(Stored data entries)
BEGIN

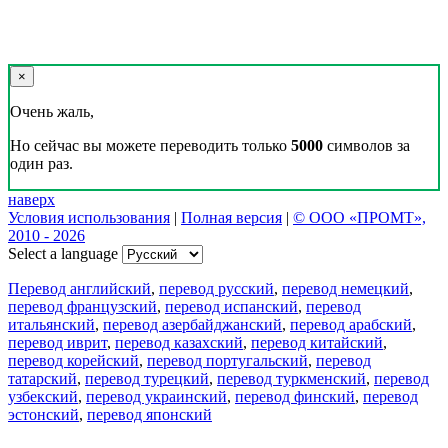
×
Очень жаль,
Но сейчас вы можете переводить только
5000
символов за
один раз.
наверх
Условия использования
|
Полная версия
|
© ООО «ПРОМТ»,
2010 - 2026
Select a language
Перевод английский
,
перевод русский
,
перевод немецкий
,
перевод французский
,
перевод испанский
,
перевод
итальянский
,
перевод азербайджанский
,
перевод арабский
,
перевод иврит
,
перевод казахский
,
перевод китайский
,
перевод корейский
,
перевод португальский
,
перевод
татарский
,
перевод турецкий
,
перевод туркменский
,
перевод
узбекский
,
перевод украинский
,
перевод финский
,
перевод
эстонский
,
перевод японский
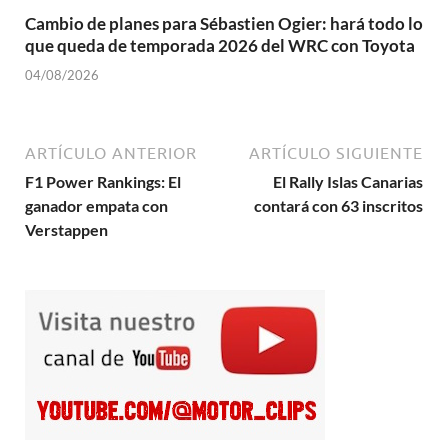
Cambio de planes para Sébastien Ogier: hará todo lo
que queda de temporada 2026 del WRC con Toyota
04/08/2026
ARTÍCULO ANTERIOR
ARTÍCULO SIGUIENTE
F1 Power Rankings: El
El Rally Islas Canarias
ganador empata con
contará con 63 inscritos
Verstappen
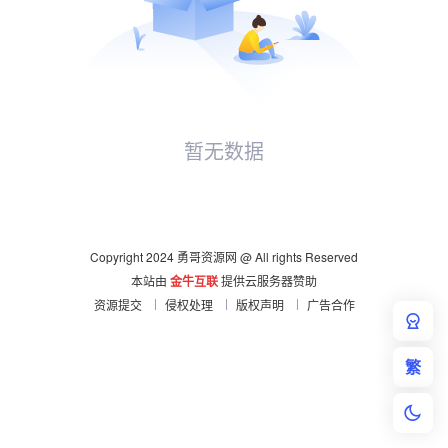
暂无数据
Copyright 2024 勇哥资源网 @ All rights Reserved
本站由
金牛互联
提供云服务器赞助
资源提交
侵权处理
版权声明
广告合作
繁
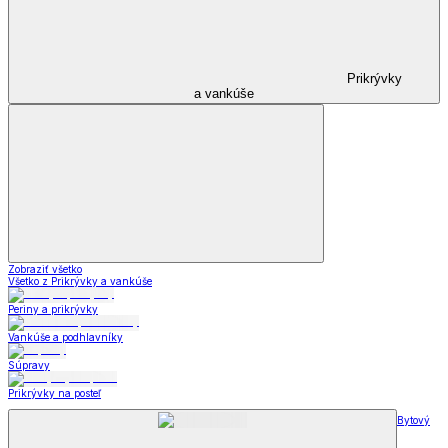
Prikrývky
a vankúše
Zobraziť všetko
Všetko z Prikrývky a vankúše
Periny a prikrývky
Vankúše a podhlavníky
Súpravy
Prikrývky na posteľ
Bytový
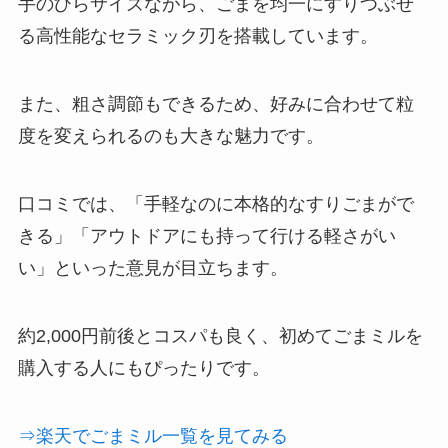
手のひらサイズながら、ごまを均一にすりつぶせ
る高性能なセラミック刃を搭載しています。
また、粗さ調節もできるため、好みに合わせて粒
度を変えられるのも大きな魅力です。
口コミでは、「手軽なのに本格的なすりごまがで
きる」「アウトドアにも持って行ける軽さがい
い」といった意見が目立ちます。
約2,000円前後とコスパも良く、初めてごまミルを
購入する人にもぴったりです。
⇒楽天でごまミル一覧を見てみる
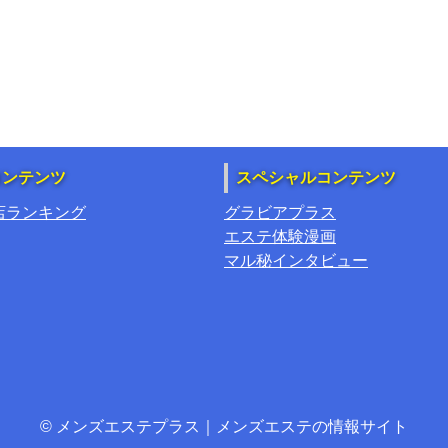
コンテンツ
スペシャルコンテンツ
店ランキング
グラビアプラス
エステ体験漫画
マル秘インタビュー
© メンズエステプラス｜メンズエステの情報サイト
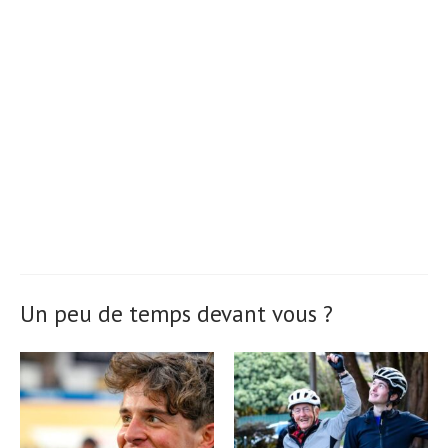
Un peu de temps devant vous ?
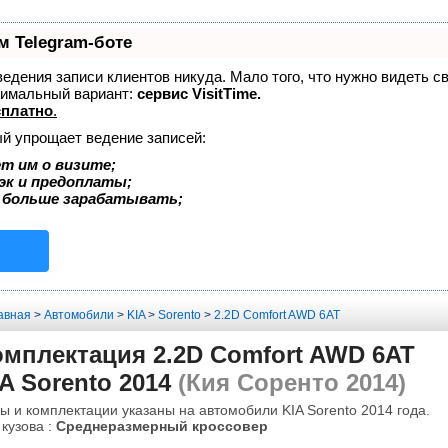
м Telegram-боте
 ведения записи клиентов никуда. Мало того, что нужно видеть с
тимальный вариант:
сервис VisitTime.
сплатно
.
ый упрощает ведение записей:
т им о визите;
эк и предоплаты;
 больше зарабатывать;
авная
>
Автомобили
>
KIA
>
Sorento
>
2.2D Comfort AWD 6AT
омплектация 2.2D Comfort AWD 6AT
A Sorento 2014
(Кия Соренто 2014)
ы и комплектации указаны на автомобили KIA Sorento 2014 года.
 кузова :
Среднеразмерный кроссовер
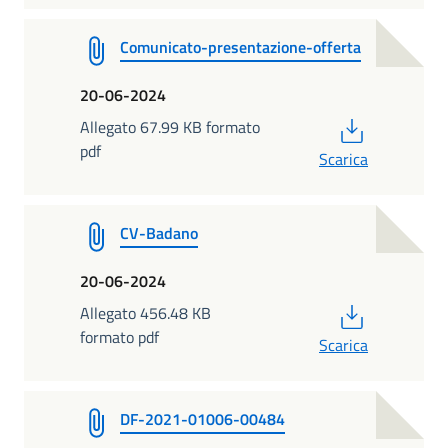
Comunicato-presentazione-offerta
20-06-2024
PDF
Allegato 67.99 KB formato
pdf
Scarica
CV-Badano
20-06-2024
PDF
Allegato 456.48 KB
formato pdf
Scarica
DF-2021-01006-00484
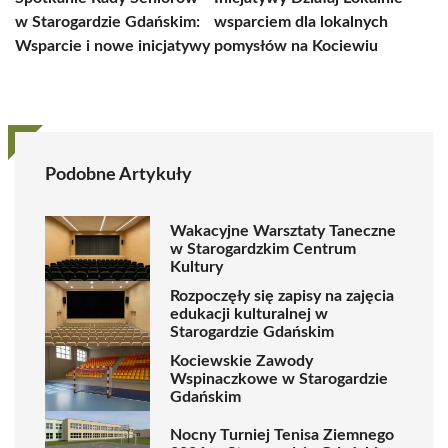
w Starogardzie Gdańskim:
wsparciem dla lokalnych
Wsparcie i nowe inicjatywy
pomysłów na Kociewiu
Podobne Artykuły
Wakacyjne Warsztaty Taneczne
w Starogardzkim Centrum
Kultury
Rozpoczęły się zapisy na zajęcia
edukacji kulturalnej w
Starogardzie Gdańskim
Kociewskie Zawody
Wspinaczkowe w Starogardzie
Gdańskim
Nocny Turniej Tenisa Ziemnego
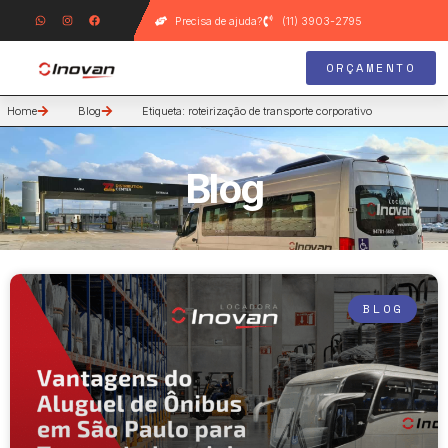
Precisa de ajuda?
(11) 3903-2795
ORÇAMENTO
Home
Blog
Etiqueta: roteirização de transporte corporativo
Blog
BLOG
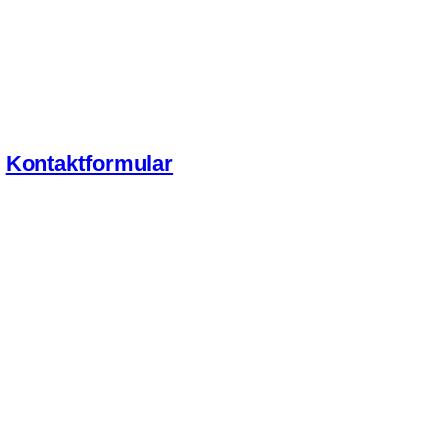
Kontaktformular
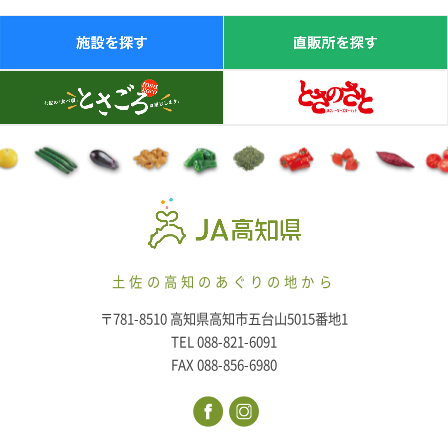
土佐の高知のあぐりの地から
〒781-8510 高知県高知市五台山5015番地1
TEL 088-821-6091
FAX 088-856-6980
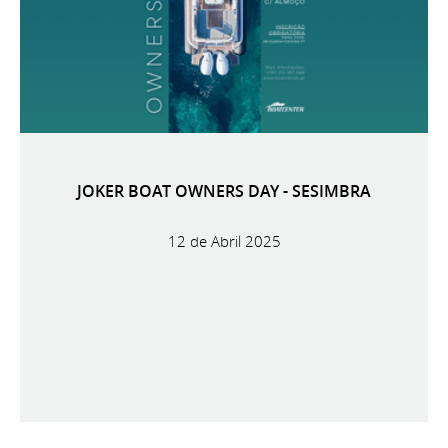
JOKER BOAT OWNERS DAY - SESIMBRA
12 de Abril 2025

END

→ **Your instructions**
Figure out how many lines of the data hold "Sorento", and answer with the number only.

→ **Your response**
3